Nick Gumas is the president of the Student Association.
Next week, when you vote for the next group of Student Association leaders, you will also have the opportunity to voice your support for a specific student advocacy goal: Working to end campus sexual violence through increased education.
A question on your ballot will ask whether you support establishing a stand-alone session on sexual violence prevention and education during Colonial Inauguration. I, along with a coalition of 65 student organizations, strongly urge you to vote yes. Here’s why:
Currently, there is only one optional educational session offered at CI during which incoming students can learn about the issue of sexual violence and what resources are available on campus for survivors. Out of the 500 students who attended the most recent CI, only one incoming student went to the sexual violence education session. Clearly, the mechanism on which we are relying to educate incoming students is not working.
Colonial Cabinet members perform skits about the topic of sexual violence, and administrators discuss it during their remarks. But neither of those options actually inform incoming students about the complexity and severity of the issue. Colonial Cabinet members are often tasked with answering difficult questions from incoming students about sexual violence at GW.
For the overwhelming majority of incoming students, that is their only option for discussing this issue. It is an unfair burden to place on the Colonial Cabinet to educate incoming students – through answering questions posed to them – about the issue of sexual violence.

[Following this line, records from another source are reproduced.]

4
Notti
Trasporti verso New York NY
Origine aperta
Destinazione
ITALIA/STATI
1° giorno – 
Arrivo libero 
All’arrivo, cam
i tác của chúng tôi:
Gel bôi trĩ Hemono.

What makes the matter even more urgent is something called the “red zone” – the first few weeks a student is on campus freshman year. A freshman woman has a higher chance of being sexually assaulted during the red zone than at any other time during college. This fact makes it even more essential to ensure that every student is prepared on day one.
This session will educate incoming students about the issue of sexual violence, including the definition of consent and what constitutes rape. It will let them know what resources are available on campus if an assault occurs.

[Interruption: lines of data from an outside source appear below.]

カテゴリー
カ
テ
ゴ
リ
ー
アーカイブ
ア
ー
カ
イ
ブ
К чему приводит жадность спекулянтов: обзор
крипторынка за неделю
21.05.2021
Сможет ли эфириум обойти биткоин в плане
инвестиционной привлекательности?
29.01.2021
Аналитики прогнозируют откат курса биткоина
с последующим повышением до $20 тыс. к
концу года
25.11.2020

The session will also encourage bystander intervention – building on the theme of the national “It’s On Us” campaign to end sexual violence on college campuses. Part of ending assault is creating a culture in which it is not just acceptable but expected that individuals will intervene if they see a situation that could potentially result in sexual assault.
We all know that sexual violence is pervasive on college campuses, and that includes GW. According to the University’s own climate survey, roughly one in three LGBT students and one in three upper-class female students have survived some form of sexual violence. That same survey found that 80 percent of undergraduates do not know how to contact our Title IX office, and a majority of both undergraduate and graduate students believe GW should increase and improve education about sexual violence.
Implementing this session for all incoming students will not eradicate sexual violence on campus. But it will make sure every student is more informed about the issue, which is a positive step forward.